Kathryn Chan

Scholars
2009
Mentor(s): 
Study program:
Assistant Professor, Faculty of Law, University of Victoria
Localisation:

Kathryn is an Assistant Professor with the Faculty of Law at the University of Victoria. She is also a doctoral candidate at the University of Oxford, looking into ways to modernize the law to better support or regulate voluntary and not-for-profit organizations in Canada.
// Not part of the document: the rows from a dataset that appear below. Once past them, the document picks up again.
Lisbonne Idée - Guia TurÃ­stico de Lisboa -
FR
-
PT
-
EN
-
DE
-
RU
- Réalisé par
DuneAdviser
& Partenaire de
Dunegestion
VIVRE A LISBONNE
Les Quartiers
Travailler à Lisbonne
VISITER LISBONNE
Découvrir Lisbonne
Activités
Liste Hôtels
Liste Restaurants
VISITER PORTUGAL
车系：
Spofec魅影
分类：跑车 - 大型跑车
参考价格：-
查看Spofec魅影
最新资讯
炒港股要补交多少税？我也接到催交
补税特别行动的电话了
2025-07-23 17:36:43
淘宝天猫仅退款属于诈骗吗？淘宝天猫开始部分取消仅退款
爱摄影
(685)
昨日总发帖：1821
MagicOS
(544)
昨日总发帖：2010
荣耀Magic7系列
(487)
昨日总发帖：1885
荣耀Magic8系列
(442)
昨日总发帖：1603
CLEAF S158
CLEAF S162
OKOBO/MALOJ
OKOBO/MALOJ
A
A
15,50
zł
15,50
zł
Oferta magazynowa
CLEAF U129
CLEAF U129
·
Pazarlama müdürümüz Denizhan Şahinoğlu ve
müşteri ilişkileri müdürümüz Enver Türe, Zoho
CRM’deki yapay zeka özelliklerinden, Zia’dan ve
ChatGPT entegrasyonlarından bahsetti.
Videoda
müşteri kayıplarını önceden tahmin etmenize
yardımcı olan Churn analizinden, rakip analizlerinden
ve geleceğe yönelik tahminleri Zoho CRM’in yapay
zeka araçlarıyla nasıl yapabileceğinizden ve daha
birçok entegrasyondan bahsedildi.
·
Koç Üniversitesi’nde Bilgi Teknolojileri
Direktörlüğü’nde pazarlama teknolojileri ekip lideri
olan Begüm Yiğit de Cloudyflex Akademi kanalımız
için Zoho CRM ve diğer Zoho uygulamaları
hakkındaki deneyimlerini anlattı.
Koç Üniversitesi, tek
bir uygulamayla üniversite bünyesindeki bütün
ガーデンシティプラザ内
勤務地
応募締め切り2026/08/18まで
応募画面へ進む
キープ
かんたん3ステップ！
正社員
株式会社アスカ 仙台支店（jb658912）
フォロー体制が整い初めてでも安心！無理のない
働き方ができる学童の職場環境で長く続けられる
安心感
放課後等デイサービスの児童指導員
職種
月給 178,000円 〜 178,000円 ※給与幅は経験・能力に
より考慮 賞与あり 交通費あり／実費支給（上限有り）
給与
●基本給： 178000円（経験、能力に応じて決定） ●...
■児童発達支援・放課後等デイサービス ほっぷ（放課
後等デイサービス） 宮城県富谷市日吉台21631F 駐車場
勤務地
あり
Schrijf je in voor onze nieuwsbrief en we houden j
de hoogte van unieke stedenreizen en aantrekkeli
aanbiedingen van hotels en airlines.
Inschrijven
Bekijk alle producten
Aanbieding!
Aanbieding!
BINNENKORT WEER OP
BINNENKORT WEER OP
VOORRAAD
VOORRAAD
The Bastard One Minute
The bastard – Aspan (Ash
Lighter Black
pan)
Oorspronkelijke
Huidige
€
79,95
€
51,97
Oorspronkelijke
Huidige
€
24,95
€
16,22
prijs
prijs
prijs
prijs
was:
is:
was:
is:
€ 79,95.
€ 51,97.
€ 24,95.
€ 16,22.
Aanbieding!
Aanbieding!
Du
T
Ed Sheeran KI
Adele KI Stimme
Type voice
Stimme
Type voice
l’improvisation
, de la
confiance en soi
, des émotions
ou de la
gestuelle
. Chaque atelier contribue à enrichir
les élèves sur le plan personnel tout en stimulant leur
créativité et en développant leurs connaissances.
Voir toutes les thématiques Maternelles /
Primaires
Facilitating the Production of Social Good: a Re-evaluation of the Relationship between the Voluntary Sector and the Canadian State

The broad aim of Kathryn Chan’s doctoral research project is to re-evaluate the legal framework governing Canada’s voluntary sector. The current paradigm is unsatisfactory and not based on any coherent theory of the appropriate relationship between the voluntary sector and the state.  Ms. Chan’s project will seek to strengthen the theoretical foundations of our voluntary sector regulation by addressing two broad research questions: what role should the law play to support or regulate voluntary organizations in Canada? And how should the law carry out this role?  Ultimately, Ms. Chan’s project will aim to set out alternative models for the regulation of the Canadian voluntary sector, which draw on the experience of other nations, but reflect our distinct constitutional, social and legal culture.
 

Kathryn Chan has long had both an academic interest in the relationship between government and civil society, and a practical interest in the challenges faced by those who seek to create a better society through their involvement in voluntary organizations.
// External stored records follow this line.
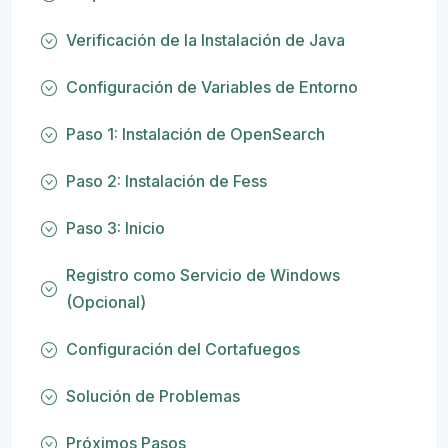
Verificación de la Instalación de Java
Configuración de Variables de Entorno
Paso 1: Instalación de OpenSearch
Paso 2: Instalación de Fess
Paso 3: Inicio
Registro como Servicio de Windows
(Opcional)
Configuración del Cortafuegos
Solución de Problemas
Próximos Pasos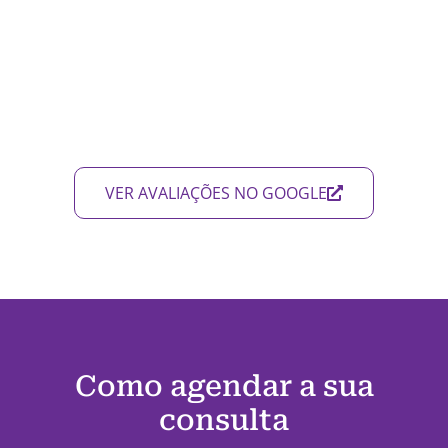
VER AVALIAÇÕES NO GOOGLE
Como agendar a sua
consulta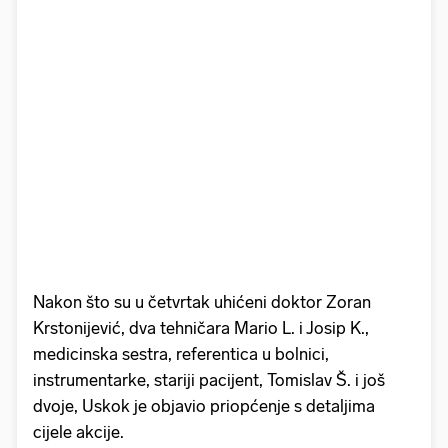
Nakon što su u četvrtak uhićeni doktor Zoran
Krstonijević, dva tehničara Mario L. i Josip K.,
medicinska sestra, referentica u bolnici,
instrumentarke, stariji pacijent, Tomislav Š. i još
dvoje, Uskok je objavio priopćenje s detaljima
cijele akcije.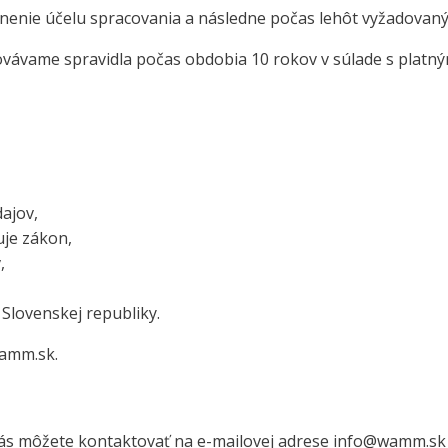
enie účelu spracovania a následne počas lehôt vyžadovaný
vávame spravidla počas obdobia 10 rokov v súlade s platný
ajov,
je zákon,
,
Slovenskej republiky.
wamm.sk.
ás môžete kontaktovať na e-mailovej adrese info@wamm.sk a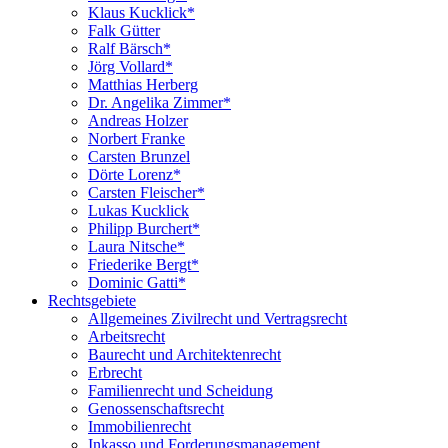
Klaus Kucklick*
Falk Gütter
Ralf Bärsch*
Jörg Vollard*
Matthias Herberg
Dr. Angelika Zimmer*
Andreas Holzer
Norbert Franke
Carsten Brunzel
Dörte Lorenz*
Carsten Fleischer*
Lukas Kucklick
Philipp Burchert*
Laura Nitsche*
Friederike Bergt*
Dominic Gatti*
Rechtsgebiete
Allgemeines Zivilrecht und Vertragsrecht
Arbeitsrecht
Baurecht und Architektenrecht
Erbrecht
Familienrecht und Scheidung
Genossenschaftsrecht
Immobilienrecht
Inkasso und Forderungsmanagement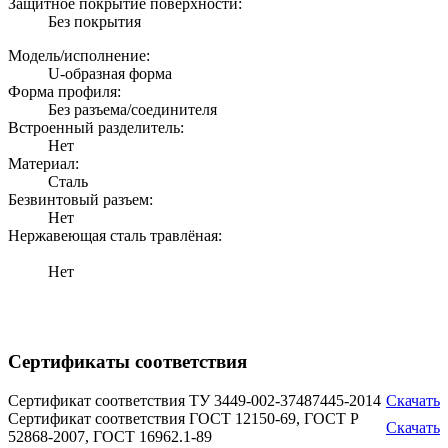
Защитное покрытие поверхности:
Без покрытия
Модель/исполнение:
U-образная форма
Форма профиля:
Без разъема/соединителя
Встроенный разделитель:
Нет
Материал:
Сталь
Безвинтовый разъем:
Нет
Нержавеющая сталь травлёная:
Нет
Сертификаты соответствия
Сертификат соответствия ТУ 3449-002-37487445-2014
Скачать
Сертификат соответствия ГОСТ 12150-69, ГОСТ Р
Скачать
52868-2007, ГОСТ 16962.1-89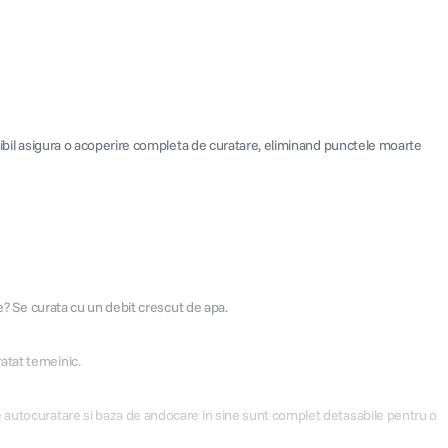
exibil asigura o acoperire completa de curatare, eliminand punctele moarte
le? Se curata cu un debit crescut de apa.
atat temeinic.
e autocuratare si baza de andocare in sine sunt complet detasabile pentru o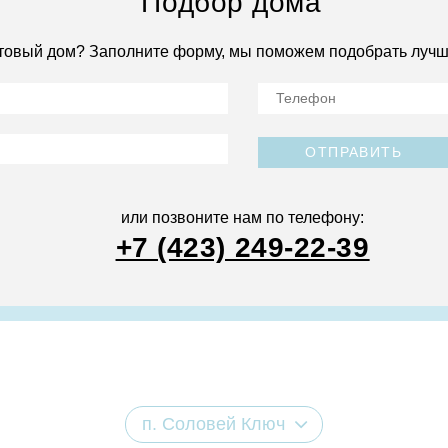
Подбор дома
товый дом? Заполните форму, мы поможем подобрать лучш
ОТПРАВИТЬ
или позвоните нам по телефону:
+7 (423) 249-22-39
п. Соловей Ключ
Her master’s thesis, which was awarded the graduate essay prize of the Quebec Society of Comparative Law, criticized the longstanding, common law interpretation of the tax provisions governing registered charities as being inconsistent with Canada's constitutional structure and the federal government's commitment to bijural and bilingual federal laws.  It also examined previously ignored legal sources related to the concepts of charity and bienfaisance in Canada, including sources from Quebec’s civil law tradition. 

Following the completion of her LLM degree, Kathryn joined a boutique law firm dedicated to advising voluntary sector participants on governance and charity registration issues, and representing them in judicial appeals.  However, her experience as a practicing “charity lawyer” has caused her to question the often adversarial relationship between the Canadian state and the voluntary sector, and the extent to which our regulatory regime is dominated by tax concerns. The paradigm of voluntary sector regulation in Canada needs to be rethought, in Kathryn’s view, to ensure that the government facilitates the production of social good in a fair, secure and constitutionally sound manner. 

With her doctoral work, Kathryn hopes to strengthen the theoretical foundations of our voluntary sector regulation by addressing two broad normative questions: what role should the law play to support or regulate voluntary organizations in Canada? And how should the law carry out this role?  Ultimately, she hopes to develop alternative models for the regulation of the voluntary sector in Canada, which draw on the experience of other nations, but reflect our distinct constitutional, social and legal culture.